In Good’s 1965 paper Speculations Concerning the First Ultraintelligent Machine, he writes;
Let an ultraintelligent machine be defined as a machine that can far surpass all the intellectual activities of any man however clever. Since the design of machines is one of these intellectual activities, an ultra-intelligent machine could design even better machines; there would then unquestionably be an "intelligence explosion," and the intelligence of man would be left far behind.
Thus the first ultraintelligent machine is the last invention that man need ever make, provided that the machine is docile enough to tell us how to keep it under control.
In short, Good, and many others since, have argued that as soon as AI systems are developed that are as capable as the smartest humans, it would be possible to initiate an intelligence explosion.
Whatever intellectual capabilities humans have that enable them to develop smarter AI systems would also be possessed by this AI. This would not only enable the entire process to be automated, but the AIs developed by this AI system would have an even greater capability to improve themselves, or other AIs.
This leads to a scenario where once AI capabilities cross a critical threshold, their intelligence grows vastly, suddenly, and rapidly.
As many have pointed out since, this threshold might not be as high as that of being smarter than the smartest humans, but simply being comparable in capability to AI researchers in the domain of AI research — a significantly lower bar.
AIs don’t need to be able to solve, for example, the Millennium Prize Problems, which are particularly difficult for humans, in order to be good at AI research. However, actually predicting which problems will be easy or hard for AIs to solve is difficult and AI systems have been making rapid progress in the domain of mathematics, with Google DeepMind’s AlphaGeometry 2 AI system surpassing an average gold medalist on International Mathematical Olympiad geometry problems.
What is Recursive Self-Improvement?
The concept of an intelligence explosion is closely related to that of recursive self-improvement. In this scenario, a sufficiently capable AI system uses its AI research capabilities to improve itself, including its own ability to improve itself, leading to an intelligence explosion.
However, an intelligence explosion need not be initiated only by an AI altering and improving itself. It could just as equally occur by AIs improving the capabilities of other AIs, which are then used for AI research.

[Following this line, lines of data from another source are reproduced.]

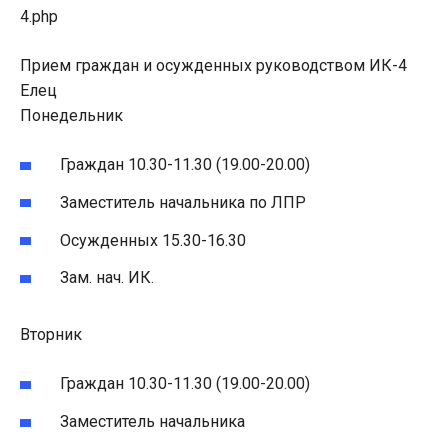
4.php
Прием граждан и осужденных руководством ИК-4
Елец
Понедельник
Граждан 10.30-11.30 (19.00-20.00)
Заместитель начальника по ЛПР
Осужденных 15.30-16.30
Зам. нач. ИК.
Вторник
Граждан 10.30-11.30 (19.00-20.00)
Заместитель начальника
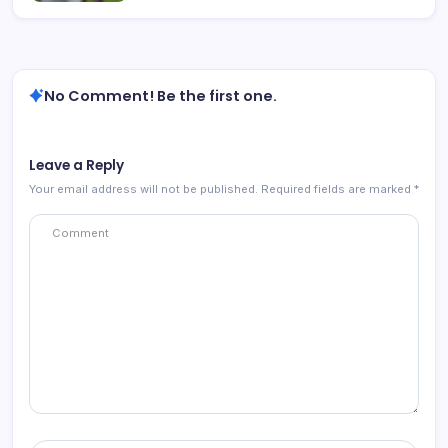
No Comment! Be the first one.
Leave a Reply
Your email address will not be published.
Required fields are marked
*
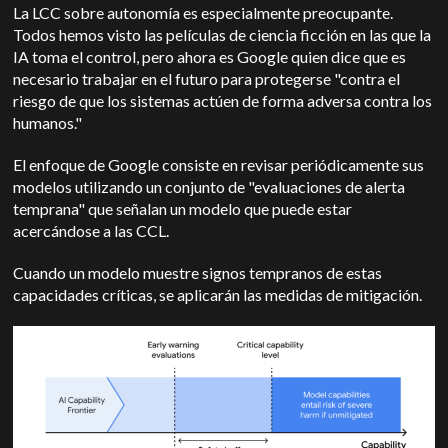
La LCC sobre autonomía es especialmente preocupante.
Todos hemos visto las películas de ciencia ficción en las que la
IA toma el control, pero ahora es Google quien dice que es
necesario trabajar en el futuro para protegerse "contra el
riesgo de que los sistemas actúen de forma adversa contra los
humanos."
El enfoque de Google consiste en revisar periódicamente sus
modelos utilizando un conjunto de "evaluaciones de alerta
temprana" que señalan un modelo que puede estar
acercándose a las CCL.
Cuando un modelo muestre signos tempranos de estas
capacidades críticas, se aplicarán las medidas de mitigación.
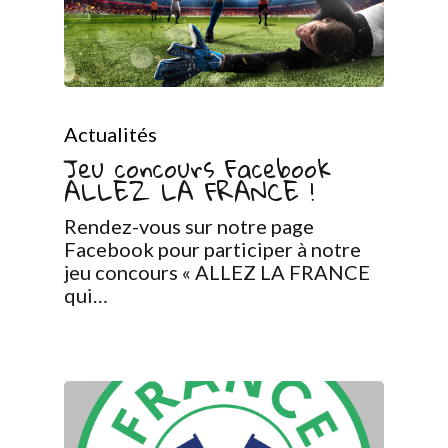
Actualités
Jeu concours Facebook
ALLEZ LA FRANCE !
Rendez-vous sur notre page
Facebook pour participer à notre
jeu concours « ALLEZ LA FRANCE
qui…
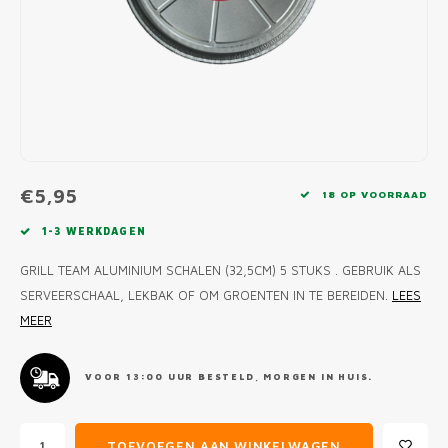
MONO
PREM
BBQ 
LAMP
KLED
PRIM
FUN 
AFDE
PANN
KAMA
PICKL
ROTIS
EMPA
€5,95
18 OP VOORRAAD
1-3 WERKDAGEN
GRILL TEAM ALUMINIUM SCHALEN (32,5CM) 5 STUKS . GEBRUIK ALS
SERVEERSCHAAL, LEKBAK OF OM GROENTEN IN TE BEREIDEN.
LEES
MEER
VOOR 13:00 UUR BESTELD, MORGEN IN HUIS.
TOEVOEGEN AAN WINKELWAGEN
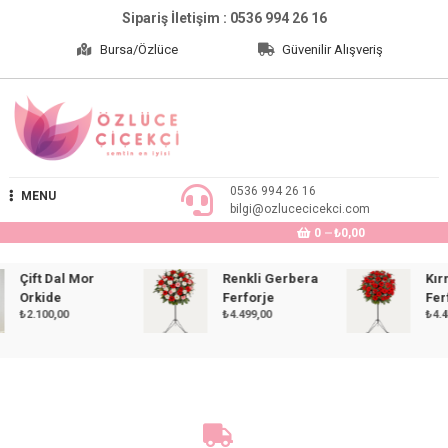
Skip
Sipariş İletişim : 0536 994 26 16
to
Bursa/Özlüce
Güvenilir Alışveriş
content
Özlüce Çiçekçi
0536 994 26 16
MENU
bilgi@ozlucecicekci.com
0
₺0,00
Çift Dal Mor
Renkli Gerbera
Kırmız
Orkide
Ferforje
Ferfor
₺
2.100,00
₺
4.499,00
₺
4.499,0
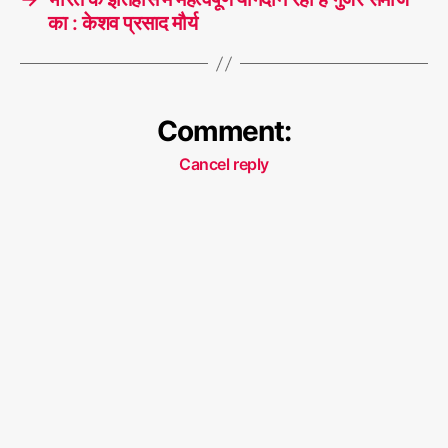
का : केशव प्रसाद मौर्य
Comment:
Cancel reply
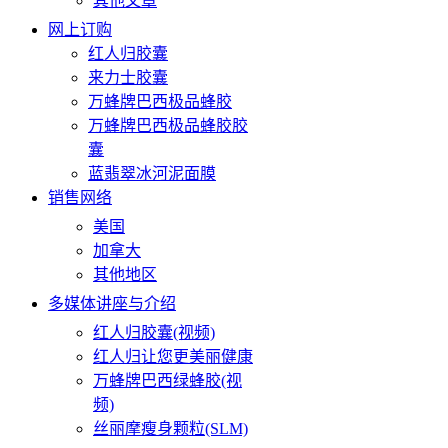
其他文章
网上订购
红人归胶囊
来力士胶囊
万蜂牌巴西极品蜂胶
万蜂牌巴西极品蜂胶胶
囊
蓝翡翠冰河泥面膜
销售网络
美国
加拿大
其他地区
多媒体讲座与介绍
红人归胶囊(视频)
红人归让您更美丽健康
万蜂牌巴西绿蜂胶(视
频)
丝丽摩瘦身颗粒(SLM)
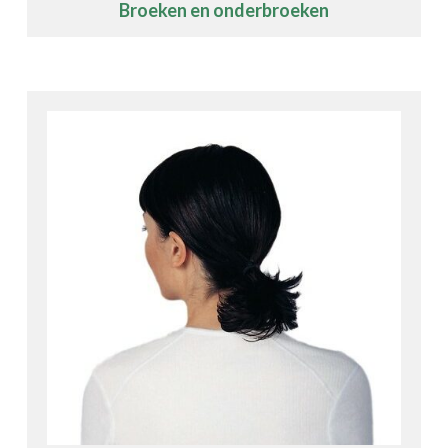
Broeken en onderbroeken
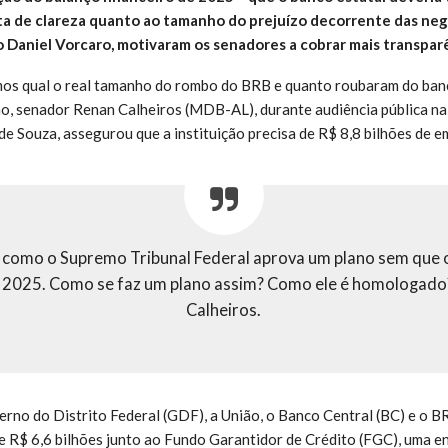
lta de clareza quanto ao tamanho do prejuízo decorrente das ne
 Daniel Vorcaro, motivaram os senadores a cobrar mais transparê
mos qual o real tamanho do rombo do BRB e quanto roubaram do ban
o, senador Renan Calheiros (MDB-AL), durante audiência pública na 
e Souza, assegurou que a instituição precisa de R$ 8,8 bilhões de e
como o Supremo Tribunal Federal aprova um plano sem que 
e 2025. Como se faz um plano assim? Como ele é homologado
Calheiros.
rno do Distrito Federal (GDF), a União, o Banco Central (BC) e o 
 R$ 6,6 bilhões junto ao Fundo Garantidor de Crédito (FGC), uma en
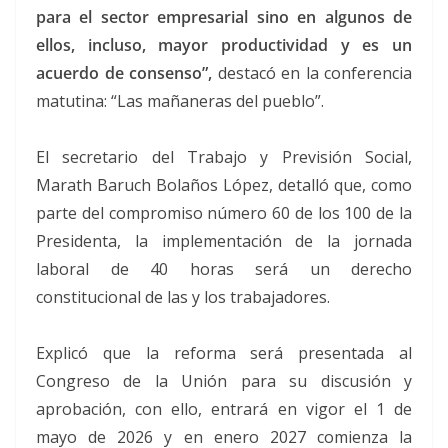
para el sector empresarial sino en algunos de
ellos, incluso, mayor productividad y es un
acuerdo de consenso”,
destacó en la conferencia
matutina: “Las mañaneras del pueblo”.
El secretario del Trabajo y Previsión Social,
Marath Baruch Bolaños López, detalló que, como
parte del compromiso número 60 de los 100 de la
Presidenta, la implementación de la jornada
laboral de 40 horas será un derecho
constitucional de las y los trabajadores.
Explicó que la reforma será presentada al
Congreso de la Unión para su discusión y
aprobación, con ello, entrará en vigor el 1 de
mayo de 2026 y en enero 2027 comienza la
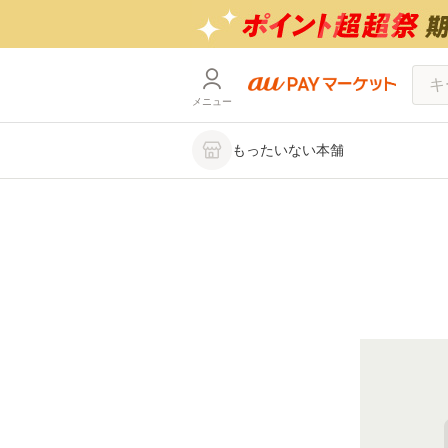
メニュー
もったいない本舗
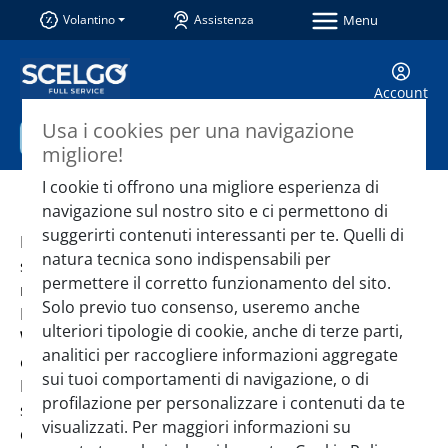
Menu
Volantino
Assistenza
Account
Usa i cookies per una navigazione
🎤
Cerca
Non
migliore!
supportato
I cookie ti offrono una migliore esperienza di
navigazione sul nostro sito e ci permettono di
suggerirti contenuti interessanti per te. Quelli di
La società si è adeguata al D.lgs 24/2023 in tema di
natura tecnica sono indispensabili per
segnalazioni (c.d. “
Decreto Whistleblowing
”) e alle
permettere il corretto funzionamento del sito.
relative
LINEE GUIDA ANAC
.
Solo previo tuo consenso, useremo anche
Per prendere visione del “
PROTOCOLLO
ulteriori tipologie di cookie, anche di terze parti,
WHISTLEBLOWING
” adottato dallo
SCELGO S.p.A.
in
analitici per raccogliere informazioni aggregate
ordine a tutti gli aspetti tecnici ed operativi relativi al
sui tuoi comportamenti di navigazione, o di
D.lgs. 24/2023 ed in particolare all’oggetto della
profilazione per personalizzare i contenuti da te
segnalazione, ai presupposti, ai canali e alle modalità
visualizzati. Per maggiori informazioni su
di gestione,
clicca qui
.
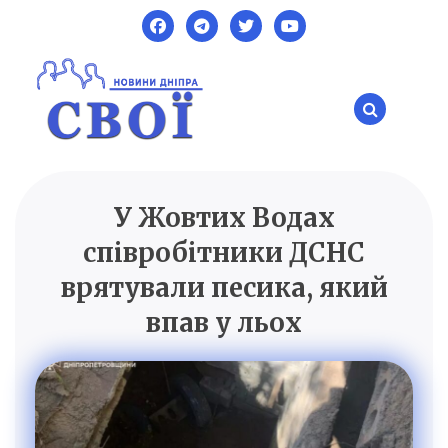
Skip
to
content
У Жовтих Водах
SVOI.DP.UA
Новини Дніпра
співробітники ДСНС
врятували песика, який
впав у льох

The distinction between recursive self-improvement and AIs improving AIs is often blurred, but regardless of how an intelligence explosion occurs it would put us on a rapid pathway to artificial superintelligence, which threatens the existence of humanity.
Are we nearing an intelligence explosion?
In a paper published by METR last November, they present RE-Bench, an AI benchmark used to measure how capable an AI system is. RE-Bench specifically measures and compares the performance of humans and frontier AIs on AI research engineering tasks.
RE-Bench is used to test humans and AIs in 7 environments:
Their testing yielded this graph, which shows that for tasks that take 2 hours, AI systems already outperform humans researchers, while on 8 hour tasks, humans still have an edge, for now.
More recent results published by METR as part of OpenAI’s GPT-4.5 system card show that the task length horizon that AI agents can operate on appears to be increasing rapidly, with GPT-4o able to complete 10 minute tasks with a 50% success rate, o1-preview able to complete 30 minute tasks, and o1 able to complete 1 hour tasks.
So it appears that the ability of AIs to perform AI research is advancing rapidly. Notably, RE-Bench only measures engineering tasks. So it does not capture the entire AI research and development pipeline. For example, it doesn’t measure the ability for AIs to come up with new research insights, find new paradigms, and so on.
However, this is in line with other results that show AIs are increasing in capabilities across the board, with benchmarks becoming saturated faster than they can be created.
It’s hard to predict exactly when an intelligence explosion might occur, so one’s strategy shouldn’t depend on being able to predict that. As Connor Leahy has noted: “There are only two times you can react to an exponential: Too early, or too late.”
Why is this a problem?
So why is an intelligence explosion a risk? Couldn’t we just use it to build really intelligent and useful AIs?
The problem is twofold. Firstly, nobody knows how to ensure that AI systems we build that are more intelligent than ourselves are safe or controllable. That is to say, we don’t know how to ensure that they won’t wipe us out. Nobody knows how to ensure this even for AI systems slightly more intelligent than ourselves, let alone for systems vastly more intelligent, and an intelligence explosion is a speedrun to artificial superintelligence.
Secondly, an intelligence explosion would occur so rapidly that it would likely be impossible for humans to have any reasonable degree of oversight or control over the process occurring. Some might argue that in a slower process, you might be able to notice concerning indicators and react accordingly.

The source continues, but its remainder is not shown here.